Targeted Eye Health Supplements
Your age, health, activity level and stress can affect what your body needs and how well it uses the nutrients from your diet. This is where targeted supplements come in, which can be taken for nourishing the retina, eye lens and overall eye health, as well as helping to prevent eye conditions such as macular degeneration, glaucoma, cataracts, and even dry eyes. If you are on any blood thinning medication or other medications, check with your doctor first before adding supplements. The most important general supplements for eye health are:

Vitamin C both prevents and helps heal cataracts. In parts of Europe and Asia, vitamin C is considered a routine treatment for glaucoma because it lowers eye pressure. Vitamin C also acts as a natural UV filter for the eyes, which helps slow the aging process in the retina. People with low levels of vitamin C have two to three times the risk of macular degeneration. Recommended daily dosage is 2,000mg.

Lutein and zeaxanthin are two carotenoids that appear to reduce your risk of macular degeneration. According to a Harvard University study, eating a serving of spinach once a day was enough to lower risk by 46 percent. Recommended daily dosage is 10mg of lutein and 4mg per day of zeaxanthin.

Omega-3 Fatty Acids, such as in fish and fish oil, helps prevent macular degeneration. 50% of the retina and brain are comprised of DHA; fish oil contains DHA, EPA and alpha linolenic acid, all essential for heart, retina and brain health. Recommended dosage is 2,000mg – 3,000mg per day.

Bilberry boasts over 40 years of research confirming its eye health benefits.

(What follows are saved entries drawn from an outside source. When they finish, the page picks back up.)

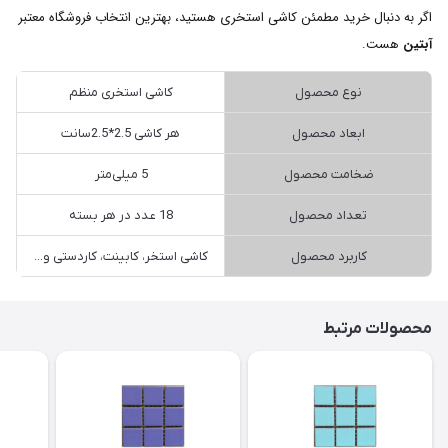
اگر به دنبال خرید مطمئن کاشی استخری هستید، بهترین انتخاب فروشگاه معتبر
آبتین
هست.
نوع محصول
کاشی استخری منظم
ابعاد محصول
هر کاشی 2.5*2.5سانت
ضخامت محصول
5 میلی‌متر
تعداد محصول
18 عدد در هر بسته
کاربرد محصول
کاشی استخر، کابینت، کاردستی و...
محصولات مرتبط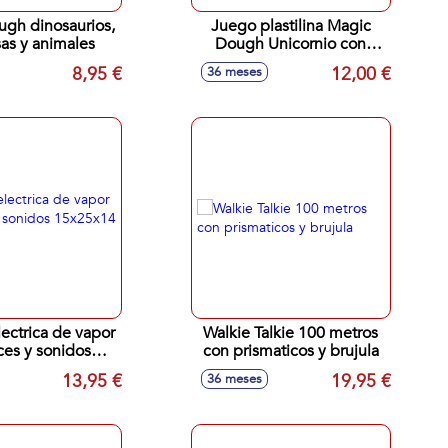
gh dinosaurios,
Juego plastilina Magic
as y animales
Dough Unicornio con
accesorios
8,95 €
12,00 €
36 meses
lectrica de vapor
Walkie Talkie 100 metros
ces y sonidos
con prismaticos y brujula
25x14 cm
13,95 €
19,95 €
36 meses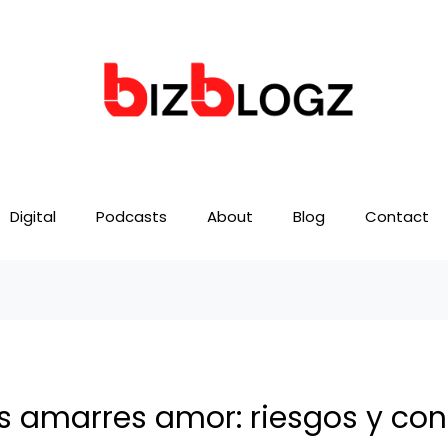
Digital
Podcasts
About
Blog
Contact
s amarres amor: riesgos y co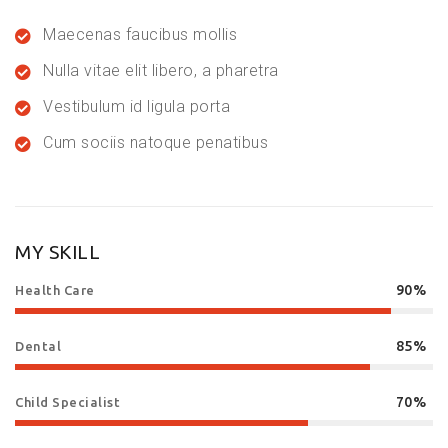
Maecenas faucibus mollis
Nulla vitae elit libero, a pharetra
Vestibulum id ligula porta
Cum sociis natoque penatibus
MY SKILL
90%
Health Care
85%
Dental
70%
Child Specialist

This fruit extract can improve night vision, relieve visual fatigue, and protect the eyes from macular degeneration and cataracts. Recommended dosage per day is 120mg for prevention and 240 mg if you have an eye condition.

Beta-carotene (provitamin A) along with vitamin E, has been shown to be effective against macular degeneration. In parts of the world where vitamin A deficiency is widespread, people get severe dry eyes, which can lead to blindness. Recommended dosage of beta-carotene is 15,000 I.U. per day or 5,000 I.U per day of vitamin A (can be higher if deficient). If you have a thyroid condition or diabetes, check with your doctor before starting this supplement as you may have trouble converting beta-carotene to vitamin A.

Vitamin D3: Vitamin D tends to be low in seniors and is essential for retinal health, brain health, boosting the immune system, and even lowering the risk of onset of macular degeneration. Recommend dosage is 2,000 I.U. – 5,000 I.U. per day.

Five Tips To Keep Your Eyes Vibrant and Alive
• Don’t keep your eyes focused in one place for a sustained period. Change your focus, look up and out a window if possible, and keep your eyes moving. Sustained contraction of the eyes leads to contraction of the entire upper body. Staring also causes tension in the visual system.
• The eyes are light-sensing organs. Get at least 20 minutes of natural sunlight a day, which acts as a nutrient to the eyes and helps them work optimally. For periods longer than 20 minutes, wear 100% UVA/UVB sunglasses, preferably with polarized lenses. Amber color lenses are best, with grey lenses being second best, as excessive sunlight may be a possible cause of macular degeneration and cataracts.
• Avoid smoking. Smokers have a 50 to 100 percent increased risk for every eye disease and tobacco smoke is probably the number one eye irritant.
• Avoid sugar, which depletes the eye of crucial nutrients.
• Avoid excessive use of alcohol, which causes stress to the liver where vitamin A is processed. One glass of red wine at night is fine for most people.